To do:
When you answer, copy every line of the listing below exactly.

=== Entries shown ===

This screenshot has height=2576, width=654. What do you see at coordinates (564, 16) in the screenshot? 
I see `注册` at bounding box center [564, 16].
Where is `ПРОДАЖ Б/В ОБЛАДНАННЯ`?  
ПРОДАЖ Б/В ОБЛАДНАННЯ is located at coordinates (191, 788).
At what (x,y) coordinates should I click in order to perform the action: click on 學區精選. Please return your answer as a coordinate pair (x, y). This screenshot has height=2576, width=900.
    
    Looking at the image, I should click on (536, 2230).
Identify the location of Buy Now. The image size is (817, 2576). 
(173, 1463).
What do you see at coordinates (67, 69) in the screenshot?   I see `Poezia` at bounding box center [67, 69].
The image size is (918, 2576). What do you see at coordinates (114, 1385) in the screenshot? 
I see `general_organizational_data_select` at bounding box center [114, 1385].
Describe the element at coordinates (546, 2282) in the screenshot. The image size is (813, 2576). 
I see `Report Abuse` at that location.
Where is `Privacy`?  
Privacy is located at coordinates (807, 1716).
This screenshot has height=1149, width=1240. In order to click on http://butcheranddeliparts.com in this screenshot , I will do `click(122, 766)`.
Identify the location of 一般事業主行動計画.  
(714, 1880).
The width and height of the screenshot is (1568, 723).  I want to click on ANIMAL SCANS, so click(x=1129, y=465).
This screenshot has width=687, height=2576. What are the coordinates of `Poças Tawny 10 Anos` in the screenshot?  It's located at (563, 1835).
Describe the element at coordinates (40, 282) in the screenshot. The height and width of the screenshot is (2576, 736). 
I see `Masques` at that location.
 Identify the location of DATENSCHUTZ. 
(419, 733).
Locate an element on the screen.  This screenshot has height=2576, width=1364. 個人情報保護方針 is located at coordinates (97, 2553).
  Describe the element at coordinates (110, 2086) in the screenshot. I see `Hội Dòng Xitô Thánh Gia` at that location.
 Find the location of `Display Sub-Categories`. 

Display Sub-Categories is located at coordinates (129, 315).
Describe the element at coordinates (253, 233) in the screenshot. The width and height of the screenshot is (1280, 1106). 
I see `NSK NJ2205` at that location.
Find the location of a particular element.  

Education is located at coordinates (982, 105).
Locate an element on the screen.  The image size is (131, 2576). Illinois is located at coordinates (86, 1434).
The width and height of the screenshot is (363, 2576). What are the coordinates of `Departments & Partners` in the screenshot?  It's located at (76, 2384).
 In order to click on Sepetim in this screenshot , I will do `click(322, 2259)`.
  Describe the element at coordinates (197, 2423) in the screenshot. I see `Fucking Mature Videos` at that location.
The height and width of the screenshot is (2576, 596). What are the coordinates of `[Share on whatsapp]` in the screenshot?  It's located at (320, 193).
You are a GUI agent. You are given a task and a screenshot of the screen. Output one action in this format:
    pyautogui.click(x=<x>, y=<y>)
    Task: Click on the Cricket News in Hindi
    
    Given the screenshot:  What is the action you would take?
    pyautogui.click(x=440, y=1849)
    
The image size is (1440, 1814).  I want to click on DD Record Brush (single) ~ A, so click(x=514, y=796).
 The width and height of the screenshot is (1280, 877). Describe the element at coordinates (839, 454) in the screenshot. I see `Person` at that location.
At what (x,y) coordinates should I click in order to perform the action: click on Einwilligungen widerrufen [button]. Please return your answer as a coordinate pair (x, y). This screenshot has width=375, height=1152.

===

Answer:
This screenshot has height=2576, width=654. What do you see at coordinates (564, 16) in the screenshot? 
I see `注册` at bounding box center [564, 16].
Where is `ПРОДАЖ Б/В ОБЛАДНАННЯ`?  
ПРОДАЖ Б/В ОБЛАДНАННЯ is located at coordinates (191, 788).
At what (x,y) coordinates should I click in order to perform the action: click on 學區精選. Please return your answer as a coordinate pair (x, y). This screenshot has height=2576, width=900.
    
    Looking at the image, I should click on (536, 2230).
Identify the location of Buy Now. The image size is (817, 2576). 
(173, 1463).
What do you see at coordinates (67, 69) in the screenshot?   I see `Poezia` at bounding box center [67, 69].
The image size is (918, 2576). What do you see at coordinates (114, 1385) in the screenshot? 
I see `general_organizational_data_select` at bounding box center [114, 1385].
Describe the element at coordinates (546, 2282) in the screenshot. The image size is (813, 2576). 
I see `Report Abuse` at that location.
Where is `Privacy`?  
Privacy is located at coordinates (807, 1716).
This screenshot has height=1149, width=1240. In order to click on http://butcheranddeliparts.com in this screenshot , I will do `click(122, 766)`.
Identify the location of 一般事業主行動計画.  
(714, 1880).
The width and height of the screenshot is (1568, 723).  I want to click on ANIMAL SCANS, so click(x=1129, y=465).
This screenshot has width=687, height=2576. What are the coordinates of `Poças Tawny 10 Anos` in the screenshot?  It's located at (563, 1835).
Describe the element at coordinates (40, 282) in the screenshot. The height and width of the screenshot is (2576, 736). 
I see `Masques` at that location.
 Identify the location of DATENSCHUTZ. 
(419, 733).
Locate an element on the screen.  This screenshot has height=2576, width=1364. 個人情報保護方針 is located at coordinates (97, 2553).
  Describe the element at coordinates (110, 2086) in the screenshot. I see `Hội Dòng Xitô Thánh Gia` at that location.
 Find the location of `Display Sub-Categories`. 

Display Sub-Categories is located at coordinates (129, 315).
Describe the element at coordinates (253, 233) in the screenshot. The width and height of the screenshot is (1280, 1106). 
I see `NSK NJ2205` at that location.
Find the location of a particular element.  

Education is located at coordinates (982, 105).
Locate an element on the screen.  The image size is (131, 2576). Illinois is located at coordinates (86, 1434).
The width and height of the screenshot is (363, 2576). What are the coordinates of `Departments & Partners` in the screenshot?  It's located at (76, 2384).
 In order to click on Sepetim in this screenshot , I will do `click(322, 2259)`.
  Describe the element at coordinates (197, 2423) in the screenshot. I see `Fucking Mature Videos` at that location.
The height and width of the screenshot is (2576, 596). What are the coordinates of `[Share on whatsapp]` in the screenshot?  It's located at (320, 193).
You are a GUI agent. You are given a task and a screenshot of the screen. Output one action in this format:
    pyautogui.click(x=<x>, y=<y>)
    Task: Click on the Cricket News in Hindi
    
    Given the screenshot:  What is the action you would take?
    pyautogui.click(x=440, y=1849)
    
The image size is (1440, 1814).  I want to click on DD Record Brush (single) ~ A, so click(x=514, y=796).
 The width and height of the screenshot is (1280, 877). Describe the element at coordinates (839, 454) in the screenshot. I see `Person` at that location.
At what (x,y) coordinates should I click in order to perform the action: click on Einwilligungen widerrufen [button]. Please return your answer as a coordinate pair (x, y). This screenshot has width=375, height=1152.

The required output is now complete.